Material for this task -
*** Block opens ***
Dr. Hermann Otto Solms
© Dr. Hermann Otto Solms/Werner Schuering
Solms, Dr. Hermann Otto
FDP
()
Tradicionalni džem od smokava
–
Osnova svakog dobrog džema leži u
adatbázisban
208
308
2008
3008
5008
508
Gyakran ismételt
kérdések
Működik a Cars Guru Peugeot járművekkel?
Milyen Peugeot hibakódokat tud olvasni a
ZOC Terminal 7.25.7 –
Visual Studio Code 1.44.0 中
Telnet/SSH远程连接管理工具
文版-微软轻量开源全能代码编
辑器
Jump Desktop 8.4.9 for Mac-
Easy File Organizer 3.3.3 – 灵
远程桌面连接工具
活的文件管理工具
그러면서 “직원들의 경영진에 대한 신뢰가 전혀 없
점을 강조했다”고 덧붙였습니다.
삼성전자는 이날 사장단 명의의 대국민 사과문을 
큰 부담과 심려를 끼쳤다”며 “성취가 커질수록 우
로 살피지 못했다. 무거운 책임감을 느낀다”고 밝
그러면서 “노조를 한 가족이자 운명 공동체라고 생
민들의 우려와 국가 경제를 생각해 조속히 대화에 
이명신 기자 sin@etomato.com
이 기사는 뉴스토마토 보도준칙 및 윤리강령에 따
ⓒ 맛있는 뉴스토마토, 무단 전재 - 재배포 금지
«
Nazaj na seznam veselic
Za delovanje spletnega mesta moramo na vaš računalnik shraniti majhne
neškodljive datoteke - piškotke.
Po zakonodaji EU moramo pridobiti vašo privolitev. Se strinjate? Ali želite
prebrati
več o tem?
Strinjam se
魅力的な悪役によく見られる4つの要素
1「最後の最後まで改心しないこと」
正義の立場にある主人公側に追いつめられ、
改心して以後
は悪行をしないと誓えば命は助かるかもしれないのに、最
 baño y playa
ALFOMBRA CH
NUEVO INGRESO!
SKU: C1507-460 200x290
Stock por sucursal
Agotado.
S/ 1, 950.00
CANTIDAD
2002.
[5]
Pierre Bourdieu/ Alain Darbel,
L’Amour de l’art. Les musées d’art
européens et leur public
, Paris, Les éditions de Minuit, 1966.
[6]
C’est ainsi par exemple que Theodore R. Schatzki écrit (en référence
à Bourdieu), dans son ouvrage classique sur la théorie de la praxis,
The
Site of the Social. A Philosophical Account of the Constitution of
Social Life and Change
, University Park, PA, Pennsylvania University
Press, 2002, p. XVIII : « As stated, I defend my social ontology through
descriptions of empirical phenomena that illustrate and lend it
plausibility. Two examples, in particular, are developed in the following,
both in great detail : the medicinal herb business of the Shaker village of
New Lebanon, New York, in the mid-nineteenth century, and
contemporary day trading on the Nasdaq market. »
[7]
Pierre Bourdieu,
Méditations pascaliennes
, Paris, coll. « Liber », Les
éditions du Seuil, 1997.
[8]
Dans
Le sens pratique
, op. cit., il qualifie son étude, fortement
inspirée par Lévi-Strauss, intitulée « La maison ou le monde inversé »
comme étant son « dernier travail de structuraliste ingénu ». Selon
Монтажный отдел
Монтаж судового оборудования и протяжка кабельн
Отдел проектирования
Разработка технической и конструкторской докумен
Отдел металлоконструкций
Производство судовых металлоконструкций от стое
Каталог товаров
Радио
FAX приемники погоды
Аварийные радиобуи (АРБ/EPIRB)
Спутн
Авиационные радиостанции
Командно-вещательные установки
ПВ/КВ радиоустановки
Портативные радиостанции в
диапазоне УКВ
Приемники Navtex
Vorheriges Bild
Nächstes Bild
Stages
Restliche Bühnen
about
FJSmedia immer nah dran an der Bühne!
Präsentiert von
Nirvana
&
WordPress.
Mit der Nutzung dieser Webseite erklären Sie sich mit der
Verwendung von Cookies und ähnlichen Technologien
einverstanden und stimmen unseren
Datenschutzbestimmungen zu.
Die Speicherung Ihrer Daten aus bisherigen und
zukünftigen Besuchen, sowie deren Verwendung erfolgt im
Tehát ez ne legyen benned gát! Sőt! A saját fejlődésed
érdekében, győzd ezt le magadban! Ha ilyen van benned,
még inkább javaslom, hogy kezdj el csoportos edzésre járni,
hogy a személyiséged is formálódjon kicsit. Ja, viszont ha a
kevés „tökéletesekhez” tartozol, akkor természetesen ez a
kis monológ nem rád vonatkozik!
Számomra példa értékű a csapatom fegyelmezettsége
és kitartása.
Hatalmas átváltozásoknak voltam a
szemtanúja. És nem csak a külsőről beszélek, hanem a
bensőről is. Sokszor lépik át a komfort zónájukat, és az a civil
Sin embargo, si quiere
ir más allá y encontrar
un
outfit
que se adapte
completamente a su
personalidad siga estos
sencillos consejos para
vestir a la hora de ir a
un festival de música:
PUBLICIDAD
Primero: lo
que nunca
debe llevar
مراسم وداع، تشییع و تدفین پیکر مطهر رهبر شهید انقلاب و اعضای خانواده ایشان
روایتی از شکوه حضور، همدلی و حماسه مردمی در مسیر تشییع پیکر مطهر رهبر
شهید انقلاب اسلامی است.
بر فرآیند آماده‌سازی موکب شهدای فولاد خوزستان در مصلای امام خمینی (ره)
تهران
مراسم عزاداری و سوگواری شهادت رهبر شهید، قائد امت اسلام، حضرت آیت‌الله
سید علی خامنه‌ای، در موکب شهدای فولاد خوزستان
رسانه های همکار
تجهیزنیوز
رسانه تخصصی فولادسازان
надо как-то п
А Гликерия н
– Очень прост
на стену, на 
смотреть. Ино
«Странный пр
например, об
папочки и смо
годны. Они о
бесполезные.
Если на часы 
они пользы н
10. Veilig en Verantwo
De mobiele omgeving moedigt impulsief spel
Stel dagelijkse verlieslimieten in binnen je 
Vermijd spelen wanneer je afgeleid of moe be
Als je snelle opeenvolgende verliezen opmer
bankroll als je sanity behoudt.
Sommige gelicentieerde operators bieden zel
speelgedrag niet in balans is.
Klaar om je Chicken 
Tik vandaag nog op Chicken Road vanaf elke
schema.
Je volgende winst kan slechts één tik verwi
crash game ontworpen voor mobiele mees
*** Block closes ***
What the task requires - Reproduce all the data precisely, word for word.

Solved problem -
Dr. Hermann Otto Solms
© Dr. Hermann Otto Solms/Werner Schuering
Solms, Dr. Hermann Otto
FDP
()
Tradicionalni džem od smokava
–
Osnova svakog dobrog džema leži u
adatbázisban
208
308
2008
3008
5008
508
Gyakran ismételt
kérdések
Működik a Cars Guru Peugeot járművekkel?
Milyen Peugeot hibakódokat tud olvasni a
ZOC Terminal 7.25.7 –
Visual Studio Code 1.44.0 中
Telnet/SSH远程连接管理工具
文版-微软轻量开源全能代码编
辑器
Jump Desktop 8.4.9 for Mac-
Easy File Organizer 3.3.3 – 灵
远程桌面连接工具
活的文件管理工具
그러면서 “직원들의 경영진에 대한 신뢰가 전혀 없
점을 강조했다”고 덧붙였습니다.
삼성전자는 이날 사장단 명의의 대국민 사과문을 
큰 부담과 심려를 끼쳤다”며 “성취가 커질수록 우
로 살피지 못했다. 무거운 책임감을 느낀다”고 밝
그러면서 “노조를 한 가족이자 운명 공동체라고 생
민들의 우려와 국가 경제를 생각해 조속히 대화에 
이명신 기자 sin@etomato.com
이 기사는 뉴스토마토 보도준칙 및 윤리강령에 따
ⓒ 맛있는 뉴스토마토, 무단 전재 - 재배포 금지
«
Nazaj na seznam veselic
Za delovanje spletnega mesta moramo na vaš računalnik shraniti majhne
neškodljive datoteke - piškotke.
Po zakonodaji EU moramo pridobiti vašo privolitev. Se strinjate? Ali želite
prebrati
več o tem?
Strinjam se
魅力的な悪役によく見られる4つの要素
1「最後の最後まで改心しないこと」
正義の立場にある主人公側に追いつめられ、
改心して以後
は悪行をしないと誓えば命は助かるかもしれないのに、最
 baño y playa
ALFOMBRA CH
NUEVO INGRESO!
SKU: C1507-460 200x290
Stock por sucursal
Agotado.
S/ 1, 950.00
CANTIDAD
2002.
[5]
Pierre Bourdieu/ Alain Darbel,
L’Amour de l’art. Les musées d’art
européens et leur public
, Paris, Les éditions de Minuit, 1966.
[6]
C’est ainsi par exemple que Theodore R. Schatzki écrit (en référence
à Bourdieu), dans son ouvrage classique sur la théorie de la praxis,
The
Site of the Social. A Philosophical Account of the Constitution of
Social Life and Change
, University Park, PA, Pennsylvania University
Press, 2002, p. XVIII : « As stated, I defend my social ontology through
descriptions of empirical phenomena that illustrate and lend it
plausibility. Two examples, in particular, are developed in the following,
both in great detail : the medicinal herb business of the Shaker village of
New Lebanon, New York, in the mid-nineteenth century, and
contemporary day trading on the Nasdaq market. »
[7]
Pierre Bourdieu,
Méditations pascaliennes
, Paris, coll. « Liber », Les
éditions du Seuil, 1997.
[8]
Dans
Le sens pratique
, op. cit., il qualifie son étude, fortement
inspirée par Lévi-Strauss, intitulée « La maison ou le monde inversé »
comme étant son « dernier travail de structuraliste ingénu ». Selon
Монтажный отдел
Монтаж судового оборудования и протяжка кабельн
Отдел проектирования
Разработка технической и конструкторской докумен
Отдел металлоконструкций
Производство судовых металлоконструкций от стое
Каталог товаров
Радио
FAX приемники погоды
Аварийные радиобуи (АРБ/EPIRB)
Спутн
Авиационные радиостанции
Командно-вещательные установки
ПВ/КВ радиоустановки
Портативные радиостанции в
диапазоне УКВ
Приемники Navtex
Vorheriges Bild
Nächstes Bild
Stages
Restliche Bühnen
about
FJSmedia immer nah dran an der Bühne!
Präsentiert von
Nirvana
&
WordPress.
Mit der Nutzung dieser Webseite erklären Sie sich mit der
Verwendung von Cookies und ähnlichen Technologien
einverstanden und stimmen unseren
Datenschutzbestimmungen zu.
Die Speicherung Ihrer Daten aus bisherigen und
zukünftigen Besuchen, sowie deren Verwendung erfolgt im
Tehát ez ne legyen benned gát! Sőt! A saját fejlődésed
érdekében, győzd ezt le magadban! Ha ilyen van benned,
még inkább javaslom, hogy kezdj el csoportos edzésre járni,
hogy a személyiséged is formálódjon kicsit. Ja, viszont ha a
kevés „tökéletesekhez” tartozol, akkor természetesen ez a
kis monológ nem rád vonatkozik!
Számomra példa értékű a csapatom fegyelmezettsége
és kitartása.
Hatalmas átváltozásoknak voltam a
szemtanúja. És nem csak a külsőről beszélek, hanem a
bensőről is. Sokszor lépik át a komfort zónájukat, és az a civil
Sin embargo, si quiere
ir más allá y encontrar
un
outfit
que se adapte
completamente a su
personalidad siga estos
sencillos consejos para
vestir a la hora de ir a
un festival de música:
PUBLICIDAD
Primero: lo
que nunca
debe llevar
مراسم وداع، تشییع و تدفین پیکر مطهر رهبر شهید انقلاب و اعضای خانواده ایشان
روایتی از شکوه حضور، همدلی و حماسه مردمی در مسیر تشییع پیکر مطهر رهبر
شهید انقلاب اسلامی است.
بر فرآیند آماده‌سازی موکب شهدای فولاد خوزستان در مصلای امام خمینی (ره)
تهران
مراسم عزاداری و سوگواری شهادت رهبر شهید، قائد امت اسلام، حضرت آیت‌الله
سید علی خامنه‌ای، در موکب شهدای فولاد خوزستان
رسانه های همکار
تجهیزنیوز
رسانه تخصصی فولادسازان
надо как-то п
А Гликерия н
– Очень прост
на стену, на 
смотреть. Ино
«Странный пр
например, об
папочки и смо
годны. Они о
бесполезные.
Если на часы 
они пользы н
10. Veilig en Verantwo
De mobiele omgeving moedigt impulsief spel
Stel dagelijkse verlieslimieten in binnen je 
Vermijd spelen wanneer je afgeleid of moe be
Als je snelle opeenvolgende verliezen opmer
bankroll als je sanity behoudt.
Sommige gelicentieerde operators bieden zel
speelgedrag niet in balans is.
Klaar om je Chicken 
Tik vandaag nog op Chicken Road vanaf elke
schema.
Je volgende winst kan slechts één tik verwi
crash game ontworpen voor mobiele mees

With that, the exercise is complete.